|Aristophanes at Studio 28, VCA: Photo: Julie Clarke (c) 2017|
|Still from a video by Dadang Christanto. Photo: Julie Clarke (c) 2017|
It was interesting to hear Aristophanes in conversation on Wednesday afternoon at Studio 28, the Victorian College of the Arts, part of the AsiaTopa Festival.
Aristophanes, a Taipei-based hip-hop artist, who fuses poetry, electronica and jazz, spoke of her attempts to negotiate the male dominated area in which she has chosen to perform her craft. Amidst a myriad of diverse voices (Chinese as well as Western Rap artists) she continually strives to discover her identity closely linked with her own culture.
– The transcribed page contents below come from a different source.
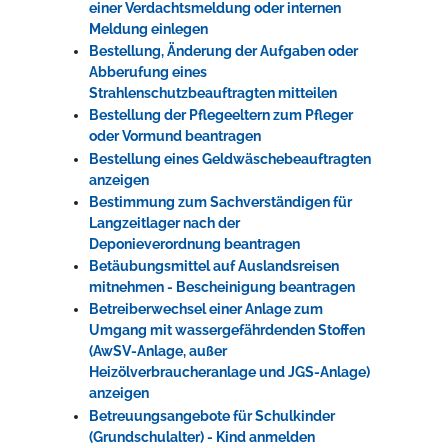
einer Verdachtsmeldung oder internen
Meldung einlegen
Bestellung, Änderung der Aufgaben oder
Abberufung eines
Strahlenschutzbeauftragten mitteilen
Bestellung der Pflegeeltern zum Pfleger
oder Vormund beantragen
Bestellung eines Geldwäschebeauftragten
anzeigen
Bestimmung zum Sachverständigen für
Langzeitlager nach der
Deponieverordnung beantragen
Betäubungsmittel auf Auslandsreisen
mitnehmen - Bescheinigung beantragen
Betreiberwechsel einer Anlage zum
Umgang mit wassergefährdenden Stoffen
(AwSV-Anlage, außer
Heizölverbraucheranlage und JGS-Anlage)
anzeigen
Betreuungsangebote für Schulkinder
(Grundschulalter) - Kind anmelden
It was not surprising that she had struggled with sexual harassment and other difficulties associated with being female as well as being a performance artist. She spoke of an ideal, that of being able to see more females working in the industry. When asked whether singing in Mandarin might alienate English speaking listeners, especially her feminism and political stance evidenced in her lyrics, she explained that music transcends language.
Prior to this event I saw videos and amazing still photographs that documented the work of performance artists in Southeast Asia. Political Acts is at the Arts Center until 21 May and the most compelling image for me was from Dadang Christanto's Tooth Brushing (2017). With his coughing up or spewing forth of crimson matter from his mouth he references the bloody anti-Communist purges in Indonesia during 1965-1966. I was reminded in part by performances by the Australian artist Mike Parr, particularly his 'The Emetics' 1977 and 'Cathartic Action' 1977.